Vor 40 Jahren erschien «Unknown Pleasures» von Joy Division. Es enthält weder Joy noch Pleasures im herkömmlichen Sinn. Doch wer sich durch seine Dunkelheit tastet, wird auf Schönheit und Eleganz stossen. Aber auch eine Dringlichkeit und Verzweiflung, wie sie nur ganz selten in einem Aufnahmestudio eingefangen werden kann.

Denn Joy Division hatten zwar ihre Idole, waren aber bereit, diese umzulegen. Velvet Underground minus den Glamour, CAN minus das Akademische, Sex Pistols minus den kalkulierten Skandal: Durch diese Rechnungen gehen Joy Division in ihrem Debütalbum auf und schaffen dabei eine völlig neue Gleichung im Post-Punk, welche unzähligen, unzähligen Acts als Vorlage für das eigene Werk dienen würde – von The Cure bis zu The Killers. Denn der Schmerz in Frontmann Ian Curtis tönte hier so laut, dass er noch immer als Echo nachklingt – erst recht für so eine gedoomte Generation wie heute.
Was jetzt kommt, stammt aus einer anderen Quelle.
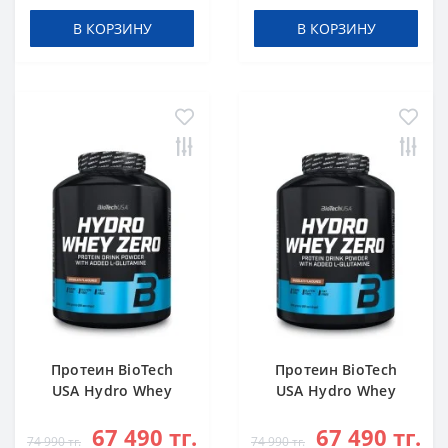
В КОРЗИНУ
В КОРЗИНУ
Протеин BioTech
Протеин BioTech
USA Hydro Whey
USA Hydro Whey
Zero chocolate 1816
Zero vanilla 1816 g
67 490 тг.
67 490 тг.
g
74 990 тг.
74 990 тг.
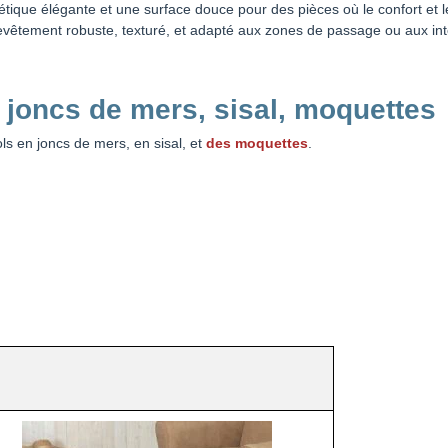
ique élégante et une surface douce pour des pièces où le confort et le 
evêtement robuste, texturé, et adapté aux zones de passage ou aux inté
joncs de mers, sisal, moquettes
ols en joncs de mers, en sisal, et
des moquettes
.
Kennen Sie überhaupt Doomer? Bestimmt. Sie sitzen im Bus und am Bahnhof, spazieren am Seeufer oder durch die Innenstadt. Und sie verbringen besonders viel Zeit – so wie alle von uns in den vergangenen Monaten – zu Hause im kalten Schein eines Computerscreens. Eigentlich waren sie mal Zoomer, also jene Generation Z zwischen 1997 und 2012. Doch sie sehen einen Planeten, der inzwischen wie eine Baked Potatoe unter der Sonne dampft und dadurch zunehmend ungeniessbarer wird.

Sie erleben ein Internet, das uns einst den Fortschritt bringen sollte und jetzt scheinbar nur noch dazu da ist, um einander in die Eier zu treten ohne sich dabei ins Gesicht sehen zu müssen. Doomer haben die Versprechen des Kapitalismus durchgerechnet und bemerkt, dass für sie nichts dabei rausspringt. Denn plötzlich kostet es extra, wenn in ihrem Videogame die Spielfigur eine rote Jacke tragen möchte. Dafür kostet eine rote Jacke in echt inzwischen fast nichts mehr, weil die Näherinnen in Indien für ihre Arbeit in alten Fingerhüten bezahlt werden.

Doomer gehen am Freitag nicht fürs Klima auf die Strasse, denn sie haben aufgegeben. Sie wissen, dass sie unsere Erde lediglich noch ins Grab tragen werden und zucken dabei noch etwas beschwingt mit den Schultern, so wie es diese Sargtänzer aus Ghana tun. Doomer sehen sich als das letzte Kapitel einer Geschichte, die 200’000 Jahre gedauert hat und damit endet, dass wir uns erst eine App herunterladen müssen, um auf ein Trottinett zu stehen.

Müsste man den Doomer von heute in einem Land von damals verorten, es wäre England im Jahr 1979. Der deutsche Spiegel titelte damals in einer Februar-Ausgabe über «Das kranke England» und schrieb von «Resignation und die heimliche Sehnsucht zum Leid befallen die Bürger der Insel regelmässig». Die einstige Kolonialmacht war wieder zur grauen Insel zusammengeschrumpft, als Weltreich existierte es höchstens noch in den Köpfen einiger weniger Ledersessellords. Der Rest vom Land streikte, randalierte und trübsalte zwischen roten Backsteingebäuden und schwarzen Schornsteinen in Städten wie Stockport bei Manchester.

In dieser Stadt und in diesem Jahr nahmen vier Männer den definitiven Soundtrack zu jenen Tagen auf – 18 Jahre, bevor der erste Doomer überhaupt Fuss in die Welt setzte und diesem trotzdem heute sonor aus dem Herzen singen dürfte.